Lately I have been thinking a lot about memory – why we remember some things but not others. Sometimes it feels so random, even bizarre, the things that stick in my crawl: the outfit I wore on the first day of 7th grade, the distinct grape smell of Aussie Sprunch Hairspray, the notes and fingerings required to play “Louie Louie” on the mellophone.

I remember bits and pieces of both my daughters’ births, but they are fuzzy, like pieces of a dream. Yet I distinctly remember Emma coming to the hospital to meet Phoebe for the first time. She was wearing a white shirt with green and yellow butterflies.

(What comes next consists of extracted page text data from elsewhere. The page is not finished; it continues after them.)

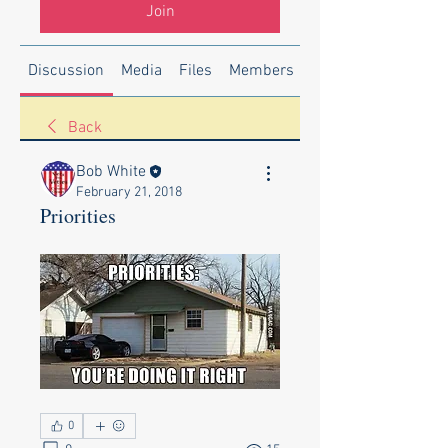
Join
Discussion
Media
Files
Members
About
Back
Bob White
February 21, 2018
Priorities
0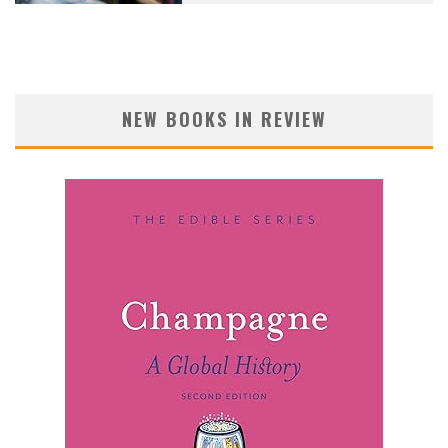
NEW BOOKS IN REVIEW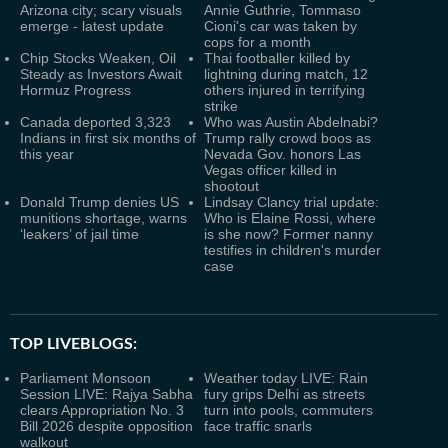
Arizona city; scary visuals
Annie Guthrie, Tommaso
emerge - latest update
Cioni's car was taken by
cops for a month
Chip Stocks Weaken, Oil
Thai footballer killed by
Steady as Investors Await
lightning during match, 12
Hormuz Progress
others injured in terrifying
strike
Canada deported 3,323
Who was Austin Abdelnabi?
Indians in first six months of
Trump rally crowd boos as
this year
Nevada Gov. honors Las
Vegas officer killed in
shootout
Donald Trump denies US
Lindsay Clancy trial update:
munitions shortage, warns
Who is Elaine Rossi, where
‘leakers’ of jail time
is she now? Former nanny
testifies in children's murder
case
TOP LIVEBLOGS:
Parliament Monsoon
Weather today LIVE: Rain
Session LIVE: Rajya Sabha
fury grips Delhi as streets
clears Appropriation No. 3
turn into pools, commuters
Bill 2026 despite opposition
face traffic snarls
walkout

My mom had put a green bow in her hair, along with a bunch of bobby pins “to keep it in place.”

As she stood peering into the bassinet, her face a mixture of curiosity and skepticism, I remember thinking: Emma looks enormous. Like Alice in Wonderland kind of huge. I turned to Phil and before I could even speak he leaned over and whispered, “Yeah she looks 12 feet tall. It’s freaking me out.”

Maybe it’s the things that feel out of place that stick. The mind’s way of making sense of a new reality, turning it over and upside down like a Rubik’s Cube. Maybe those are the things that float around until the brain finds the right compartment to place it in. But for some things, there is no compartment. So the brain gives up, and the memory just keeps on floating in and out of the consciousness.

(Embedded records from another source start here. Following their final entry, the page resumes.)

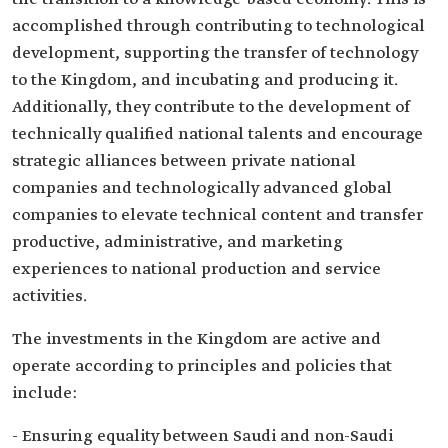
accomplished through contributing to technological
development, supporting the transfer of technology
to the Kingdom, and incubating and producing it.
Additionally, they contribute to the development of
technically qualified national talents and encourage
strategic alliances between private national
companies and technologically advanced global
companies to elevate technical content and transfer
productive, administrative, and marketing
experiences to national production and service
activities.
The investments in the Kingdom are active and
operate according to principles and policies that
include:
- Ensuring equality between Saudi and non-Saudi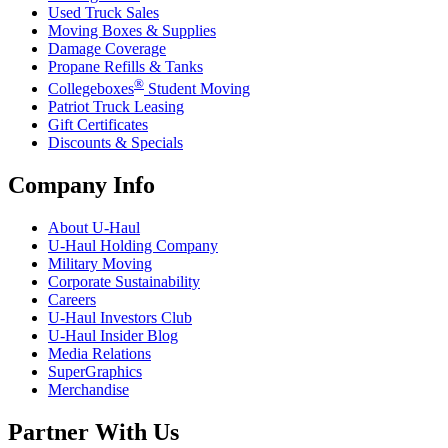
Used Truck Sales
Moving Boxes & Supplies
Damage Coverage
Propane Refills & Tanks
®
Collegeboxes
Student Moving
Patriot Truck Leasing
Gift Certificates
Discounts & Specials
Company Info
About
U-Haul
U-Haul
Holding Company
Military Moving
Corporate Sustainability
Careers
U-Haul
Investors Club
U-Haul
Insider Blog
Media Relations
SuperGraphics
Merchandise
Partner With Us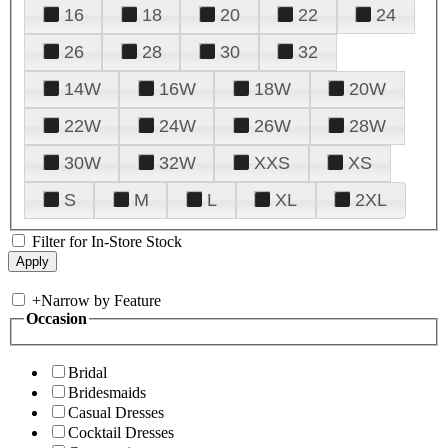
16
18
20
22
24
26
28
30
32
14W
16W
18W
20W
22W
24W
26W
28W
30W
32W
XXS
XS
S
M
L
XL
2XL
Filter for In-Store Stock
+
Narrow by Feature
Occasion
Bridal
Bridesmaids
Casual Dresses
Cocktail Dresses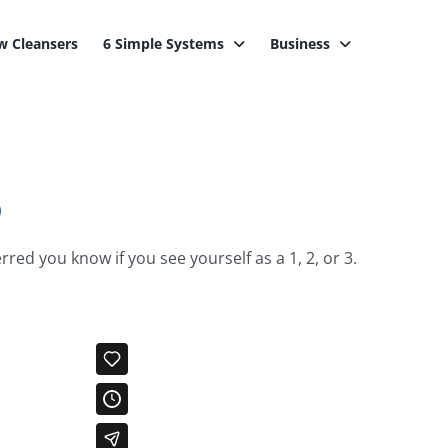
 Cleansers
6 Simple Systems
Business
o
red you know if you see yourself as a 1, 2, or 3.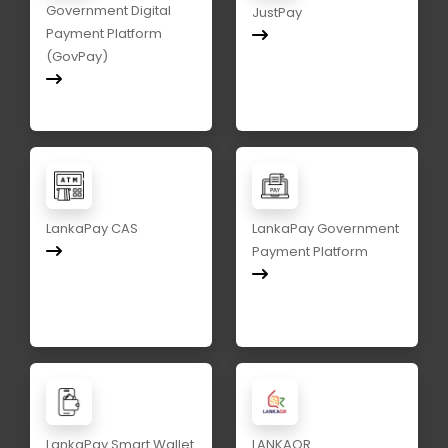
Government Digital
JustPay
Payment Platform
(GovPay)
LankaPay CAS
LankaPay Government
Payment Platform
LankaPay Smart Wallet
LANKAQR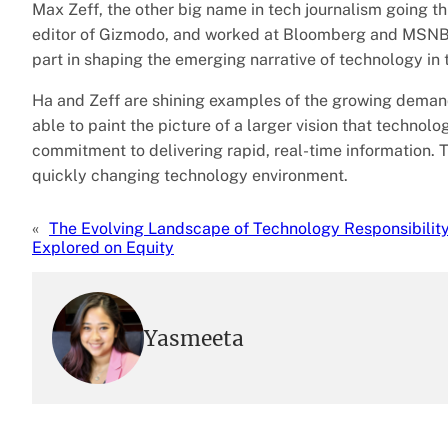
Max Zeff, the other big name in tech journalism going th
editor of Gizmodo, and worked at Bloomberg and MSNBC 
part in shaping the emerging narrative of technology in 
Ha and Zeff are shining examples of the growing demand f
able to paint the picture of a larger vision that techno
commitment to delivering rapid, real-time information. 
quickly changing technology environment.
«
The Evolving Landscape of Technology Responsibilit
Explored on Equity
Yasmeeta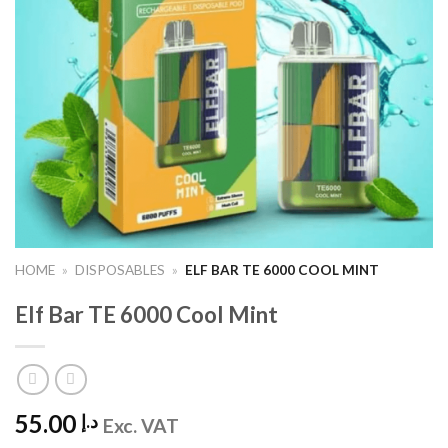
HOME
»
DISPOSABLES
»
ELF BAR TE 6000 COOL MINT
Elf Bar TE 6000 Cool Mint
55.00
د.إ
Exc. VAT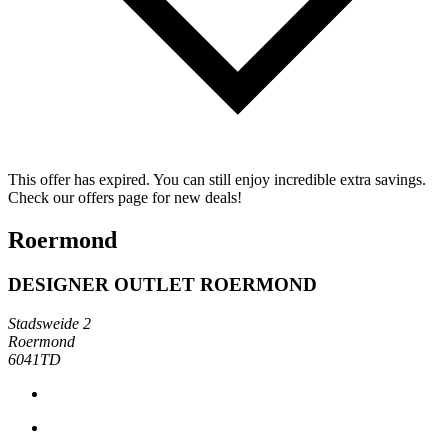
This offer has expired. You can still enjoy incredible extra savings.
Check our offers page for new deals!
Roermond
DESIGNER OUTLET ROERMOND
Stadsweide 2
Roermond
6041TD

This is not a scientific theory. It is a Jessie Theory (which is decidedly un-scientific).

I just finished reading Patricia Hampl’s I Could Tell You Stories: Sojourns in the Land of Memory. In the essay entitled “Memory and Imagination,” she writes:

We store in memory only images of value. The value may be lost over the passage of time, but that’s the implacable judgment of feeling: This, we say somewhere within us, is something I’m hanging onto. And, of course, often we cleave to things because they posses heavy negative charges. Pain has strong arms.

Pain has strong arms.

There is a planet of regret that accompanies my final memory of Aunt Terry. It can be all-consuming, suffocating – crushing all other thoughts of her with its hugeness. But now, almost four years later, I am beginning to feel a shift – a making way, making room for other memories to surface.

Aunt Terry made PB & J on white bread with peanut butter on both sides so it sealed in the grape jelly, preventing sogginess. Her iced tea was perfectly sweet. She loved to play games -Spoons, Jenga, Outburst- and she played to win. She liked to dance, anywhere, anytime. We both snort when we laugh. She taught me how to tie the perfect bow for a Christmas wreath. She could eat just one cookie. She laughed at my jokes. I would do anything to make her laugh. I miss the sound of her voice saying my name.

In her memoir The Long Goodbye, Meghan O’Rourke writes about grief:

It’s not a question of getting over it or healing. No; it’s a question of learning to live with this transformation. For the loss is transformative, in good ways and bad, a tangle of change that cannot be threaded into the usual narrative spools. It is too central for that. It’s not an emergence from the cocoon, but a tree growing around an obstruction.

As time marches on, I pray that more memories will continue to bubble to the surface. That I will learn to grow around what I didn’t do, or what didn’t happen, of what wasn’t. I want to grow with tall branches toward the light of what did happen. Of what was.